Но вскоре остановился на одном из важнейших анализов крови. И мне сразу всё стало ясно.
Вот ведь зараза! Так и думал, что само сердце полностью здорово. А вот с другим органом придётся повозиться…
* * *
Александр Громов взял больничный на неделю. Отец на эту тему с ним даже разговаривать не стал, но и противиться решению Александра не посчитал необходимым.
С этого дня Громов-младший должен был каждое утро являться в дневной стационар Максима Ломоносова, чтобы разворачивать продуманный им план.
А точнее, их общий с лекарем сценарий борьбы с Павлом Булгаковым. Прошлым вечером Громов и Ломоносов быстро пришли к общему знаменателю. Поняли, что их цели упираются в Булгакова, а потому стали действовать сообща.
– Итак, Александр Ярославович, – Ломоносов вошёл в палату Громова и запер за собой дверь. – Если я вас правильно понял, сегодня мы нанесём по соседнему отделению двойной удар. Вы уже свою часть выполнили?
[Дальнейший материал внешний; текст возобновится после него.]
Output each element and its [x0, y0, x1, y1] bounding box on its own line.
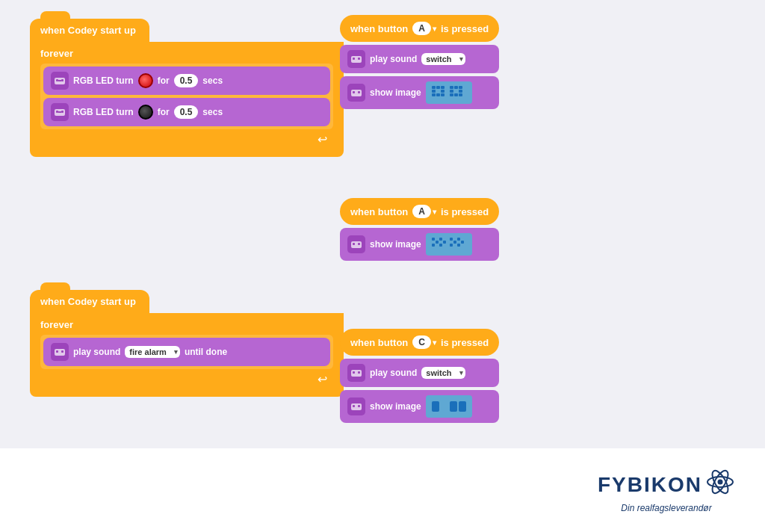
svg-rect-12: [353, 91, 355, 93]
logo-area: FYBIKON Din realfagsleverandør: [598, 467, 735, 513]
svg-rect-7: [58, 111, 61, 113]
svg-rect-58: [441, 401, 444, 412]
block-group-bot-right: when button C ▾ is pressed play sound sw…: [340, 329, 499, 423]
svg-rect-46: [457, 244, 460, 247]
sound-dropdown-2[interactable]: switch: [421, 367, 465, 379]
speaker-icon-2: [51, 343, 69, 361]
svg-rect-52: [358, 371, 360, 374]
svg-rect-47: [55, 349, 65, 356]
container-codey-2: forever play sound fire alarm until done…: [30, 313, 344, 397]
svg-rect-55: [358, 405, 360, 407]
svg-rect-27: [454, 93, 458, 96]
time-value-2[interactable]: 0.5: [174, 105, 199, 119]
sound-dropdown-fire[interactable]: fire alarm: [125, 346, 180, 358]
logo-text: FYBIKON: [598, 473, 702, 497]
svg-rect-26: [454, 86, 458, 89]
svg-rect-37: [432, 244, 435, 247]
image-display-3: [426, 395, 472, 418]
forever-label-2: forever: [40, 319, 333, 330]
show-image-block-1: show image: [340, 76, 499, 109]
container-codey-1: forever RGB LED turn for 0.5 secs: [30, 42, 344, 157]
play-sound-switch-block-1: play sound switch: [340, 45, 499, 73]
play-sound-fire-block: play sound fire alarm until done: [43, 338, 330, 366]
time-value-1[interactable]: 0.5: [174, 74, 199, 87]
repeat-arrow-1: ↩: [40, 129, 333, 146]
svg-rect-48: [56, 350, 58, 353]
repeat-arrow-2: ↩: [40, 369, 333, 386]
image-display-2: [426, 233, 472, 256]
logo-sub: Din realfagsleverandør: [621, 503, 711, 513]
svg-rect-44: [457, 238, 460, 241]
block-group-top-right: when button A ▾ is pressed play sound sw…: [340, 15, 499, 109]
speaker-icon-1: [347, 50, 365, 68]
button-c[interactable]: C: [412, 335, 431, 349]
sound-dropdown-1[interactable]: switch: [421, 53, 465, 65]
svg-rect-41: [450, 238, 453, 241]
svg-rect-13: [358, 91, 360, 93]
block-group-mid-right: when button A ▾ is pressed show image: [340, 198, 499, 261]
rgb-label-2: RGB LED turn: [73, 107, 134, 117]
svg-rect-6: [61, 111, 64, 113]
svg-rect-23: [450, 86, 453, 89]
svg-rect-10: [358, 58, 360, 60]
svg-rect-50: [351, 370, 362, 377]
svg-rect-39: [443, 241, 446, 244]
rgb-led-black-block: RGB LED turn for 0.5 secs: [43, 98, 330, 126]
svg-rect-22: [441, 93, 445, 96]
button-dropdown-1[interactable]: ▾: [433, 25, 436, 33]
atom-icon: [705, 467, 735, 503]
button-a-2[interactable]: A: [412, 205, 431, 218]
block-group-bot-left: when Codey start up forever play sound f…: [30, 290, 344, 397]
inner-blocks-2: play sound fire alarm until done: [40, 335, 333, 369]
trigger-block-c: when button C ▾ is pressed: [340, 329, 499, 356]
image-display-1: [426, 81, 472, 104]
svg-rect-21: [441, 90, 445, 93]
svg-rect-18: [436, 86, 440, 89]
svg-rect-42: [453, 241, 456, 244]
svg-rect-45: [461, 241, 464, 244]
svg-rect-20: [441, 86, 445, 89]
svg-rect-53: [351, 403, 362, 410]
button-a-1[interactable]: A: [412, 22, 431, 35]
color-black: [138, 105, 153, 120]
speaker-icon-3: [347, 364, 365, 382]
svg-rect-19: [436, 93, 440, 96]
show-image-block-3: show image: [340, 390, 499, 423]
block-group-top-left: when Codey start up forever RGB LED turn…: [30, 19, 344, 157]
rgb-label-1: RGB LED turn: [73, 75, 134, 86]
svg-rect-57: [432, 401, 439, 412]
hat-block-codey-1: when Codey start up: [30, 19, 149, 42]
svg-rect-54: [353, 405, 355, 407]
button-dropdown-2[interactable]: ▾: [433, 208, 436, 216]
svg-rect-24: [450, 90, 453, 93]
show-image-block-2: show image: [340, 228, 499, 261]
hat-block-codey-2: when Codey start up: [30, 290, 149, 313]
display-icon-3: [347, 398, 365, 415]
svg-rect-28: [459, 86, 462, 89]
svg-rect-25: [450, 93, 453, 96]
svg-rect-51: [353, 371, 355, 374]
robot-icon-1: [51, 72, 69, 90]
color-red: [138, 73, 153, 88]
footer: FYBIKON Din realfagsleverandør: [0, 448, 765, 532]
svg-rect-9: [353, 58, 355, 60]
svg-rect-29: [459, 90, 462, 93]
svg-rect-5: [56, 111, 58, 113]
svg-rect-31: [351, 241, 362, 248]
button-dropdown-c[interactable]: ▾: [433, 338, 436, 347]
svg-rect-60: [459, 401, 466, 412]
svg-rect-43: [450, 244, 453, 247]
svg-rect-34: [430, 235, 468, 253]
play-sound-switch-block-2: play sound switch: [340, 359, 499, 387]
trigger-block-a2: when button A ▾ is pressed: [340, 198, 499, 225]
inner-blocks-1: RGB LED turn for 0.5 secs RGB LED turn f…: [40, 64, 333, 129]
svg-rect-32: [353, 243, 355, 245]
svg-rect-35: [432, 238, 435, 241]
svg-rect-8: [351, 56, 362, 63]
svg-rect-17: [432, 93, 436, 96]
svg-rect-15: [432, 86, 436, 89]
display-icon-1: [347, 84, 365, 102]
svg-rect-40: [439, 244, 442, 247]
robot-icon-2: [51, 103, 69, 121]
svg-rect-11: [351, 90, 362, 96]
– Разумеется, – улыбнулся Александр и задумчиво щёлкнул пальцем по капельнице. Лечиться ему было не от чего, поэтому Максим Владимирович принял решение провести курс капельницы с обычными витаминами. Витамины-то лишними точно не будут! – Сегодня во второй половине дня, господин Ломоносов, вас ждёт очень приятный сюрприз. Я уже связался со всеми знакомыми. Единственное, в чём я сомневаюсь – удастся ли вам справиться с таким потоком? Не уверен, что вы когда-либо работали в таком режиме.
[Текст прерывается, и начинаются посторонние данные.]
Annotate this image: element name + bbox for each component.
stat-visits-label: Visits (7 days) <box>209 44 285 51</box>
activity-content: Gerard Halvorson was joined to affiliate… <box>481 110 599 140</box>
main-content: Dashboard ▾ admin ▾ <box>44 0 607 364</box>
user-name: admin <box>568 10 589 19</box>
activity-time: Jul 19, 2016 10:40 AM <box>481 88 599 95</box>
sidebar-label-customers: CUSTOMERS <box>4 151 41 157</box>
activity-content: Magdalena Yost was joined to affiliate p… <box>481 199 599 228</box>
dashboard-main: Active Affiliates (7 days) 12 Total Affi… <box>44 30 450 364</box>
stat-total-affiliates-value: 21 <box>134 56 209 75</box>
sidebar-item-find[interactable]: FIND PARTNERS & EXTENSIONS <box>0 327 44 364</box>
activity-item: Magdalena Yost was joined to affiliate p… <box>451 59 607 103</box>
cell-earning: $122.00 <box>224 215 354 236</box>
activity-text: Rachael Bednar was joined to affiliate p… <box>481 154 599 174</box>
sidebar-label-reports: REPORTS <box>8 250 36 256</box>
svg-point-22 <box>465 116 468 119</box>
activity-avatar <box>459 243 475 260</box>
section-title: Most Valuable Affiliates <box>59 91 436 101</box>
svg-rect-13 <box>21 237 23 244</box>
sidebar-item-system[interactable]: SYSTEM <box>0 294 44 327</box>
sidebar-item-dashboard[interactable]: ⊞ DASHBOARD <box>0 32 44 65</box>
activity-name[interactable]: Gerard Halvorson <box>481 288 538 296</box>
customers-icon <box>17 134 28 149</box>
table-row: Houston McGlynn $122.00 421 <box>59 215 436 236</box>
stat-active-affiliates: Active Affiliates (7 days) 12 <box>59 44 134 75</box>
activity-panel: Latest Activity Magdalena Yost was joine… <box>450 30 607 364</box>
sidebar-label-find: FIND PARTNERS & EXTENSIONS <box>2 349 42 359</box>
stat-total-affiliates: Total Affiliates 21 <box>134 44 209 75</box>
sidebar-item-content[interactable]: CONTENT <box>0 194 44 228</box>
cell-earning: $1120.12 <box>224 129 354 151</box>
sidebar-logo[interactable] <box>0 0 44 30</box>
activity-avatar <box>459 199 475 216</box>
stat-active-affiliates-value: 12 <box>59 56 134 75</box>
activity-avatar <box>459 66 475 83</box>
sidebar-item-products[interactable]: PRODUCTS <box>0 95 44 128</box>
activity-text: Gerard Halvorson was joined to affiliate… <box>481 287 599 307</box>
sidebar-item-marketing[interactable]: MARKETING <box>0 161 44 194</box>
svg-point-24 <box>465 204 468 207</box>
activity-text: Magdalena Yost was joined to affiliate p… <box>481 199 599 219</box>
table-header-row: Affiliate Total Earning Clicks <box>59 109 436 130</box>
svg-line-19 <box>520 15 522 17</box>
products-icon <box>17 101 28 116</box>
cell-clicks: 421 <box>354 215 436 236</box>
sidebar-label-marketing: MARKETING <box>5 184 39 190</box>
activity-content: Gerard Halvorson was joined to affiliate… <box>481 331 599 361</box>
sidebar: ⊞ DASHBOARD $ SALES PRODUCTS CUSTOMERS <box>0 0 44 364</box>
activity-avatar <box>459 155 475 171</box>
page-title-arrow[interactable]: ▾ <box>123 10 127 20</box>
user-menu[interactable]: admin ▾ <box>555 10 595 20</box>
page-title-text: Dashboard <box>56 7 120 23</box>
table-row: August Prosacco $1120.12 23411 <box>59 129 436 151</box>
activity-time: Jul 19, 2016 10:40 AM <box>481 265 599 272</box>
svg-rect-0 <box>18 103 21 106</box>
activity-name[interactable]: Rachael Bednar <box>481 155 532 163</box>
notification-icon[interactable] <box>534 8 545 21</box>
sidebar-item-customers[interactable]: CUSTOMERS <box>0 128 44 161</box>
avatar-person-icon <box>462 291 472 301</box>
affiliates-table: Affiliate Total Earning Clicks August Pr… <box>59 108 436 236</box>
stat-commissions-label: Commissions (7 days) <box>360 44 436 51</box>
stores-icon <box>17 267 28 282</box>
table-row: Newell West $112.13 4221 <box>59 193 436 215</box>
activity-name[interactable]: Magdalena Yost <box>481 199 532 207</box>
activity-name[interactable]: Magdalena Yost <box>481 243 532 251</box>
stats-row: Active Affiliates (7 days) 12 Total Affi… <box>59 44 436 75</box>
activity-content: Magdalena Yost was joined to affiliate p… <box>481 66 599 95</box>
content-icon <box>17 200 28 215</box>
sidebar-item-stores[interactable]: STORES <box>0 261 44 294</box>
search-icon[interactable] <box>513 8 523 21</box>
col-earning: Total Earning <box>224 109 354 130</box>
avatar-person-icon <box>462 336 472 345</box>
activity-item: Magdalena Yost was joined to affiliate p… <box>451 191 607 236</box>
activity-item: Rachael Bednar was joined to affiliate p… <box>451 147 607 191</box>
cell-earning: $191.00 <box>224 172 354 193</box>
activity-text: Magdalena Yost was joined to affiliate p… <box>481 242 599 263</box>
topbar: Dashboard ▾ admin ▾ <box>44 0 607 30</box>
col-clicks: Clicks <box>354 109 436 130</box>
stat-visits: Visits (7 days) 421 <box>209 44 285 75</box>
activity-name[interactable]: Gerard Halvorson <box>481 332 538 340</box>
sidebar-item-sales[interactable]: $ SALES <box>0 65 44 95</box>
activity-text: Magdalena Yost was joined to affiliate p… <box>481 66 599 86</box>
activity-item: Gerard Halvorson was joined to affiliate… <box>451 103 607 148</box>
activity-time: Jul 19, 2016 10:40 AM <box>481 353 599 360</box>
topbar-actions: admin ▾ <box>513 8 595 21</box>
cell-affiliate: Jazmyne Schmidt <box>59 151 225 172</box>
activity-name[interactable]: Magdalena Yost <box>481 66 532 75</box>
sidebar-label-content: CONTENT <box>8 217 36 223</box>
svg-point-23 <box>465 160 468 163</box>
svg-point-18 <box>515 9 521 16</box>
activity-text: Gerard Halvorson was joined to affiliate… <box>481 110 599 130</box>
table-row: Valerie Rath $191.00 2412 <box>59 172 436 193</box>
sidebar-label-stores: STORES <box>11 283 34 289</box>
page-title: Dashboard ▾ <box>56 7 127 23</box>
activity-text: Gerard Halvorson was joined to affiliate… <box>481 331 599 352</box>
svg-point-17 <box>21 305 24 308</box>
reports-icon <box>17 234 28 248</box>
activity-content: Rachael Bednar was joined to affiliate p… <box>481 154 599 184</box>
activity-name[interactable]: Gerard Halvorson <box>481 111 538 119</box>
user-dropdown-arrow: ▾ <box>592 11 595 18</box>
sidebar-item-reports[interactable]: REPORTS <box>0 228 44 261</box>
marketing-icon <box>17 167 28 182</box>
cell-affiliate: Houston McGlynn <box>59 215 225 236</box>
– Вот уж давайте обойдёмся без оскорблений, – хмыкнул Максим Владимирович. – Вы меня недооцениваете. Я, может, и молод, но опыт у меня богатый. Ради победы в соревновании отделений я и не такое готов выдержать.
– Ни в коем случае даже не думал вас оскорблять, – тут же отступил Громов. – Я просто беспокоюсь, что моему новому союзнику будет непросто. А мы ведь хотим быстро решить наши проблемы без особых усилий, верно?
Александр с трудом сдерживал свои истинные эмоции. Ломоносов ему не нравился. Максим Владимирович казался нудным, заносчивым и очень дотошным лекарем. В своём деле он разбирается хорошо, но терпеть его характер – сущее мучение.
Но придётся терпеть. На что только не пойдёшь ради того, чтобы восстановить свою репутацию в глазах отца? А заодно и отомстить Булгакову.
– Текст я уже подготовил, – заключил Ломоносов, неспешно поправил очки, а затем протянул Александру Громову распечатку, где не хватало только его подписи. – Моё имя здесь уже стоит, как видите. Как только укажете своё, этот документ сразу же попадёт на стол главного лекаря.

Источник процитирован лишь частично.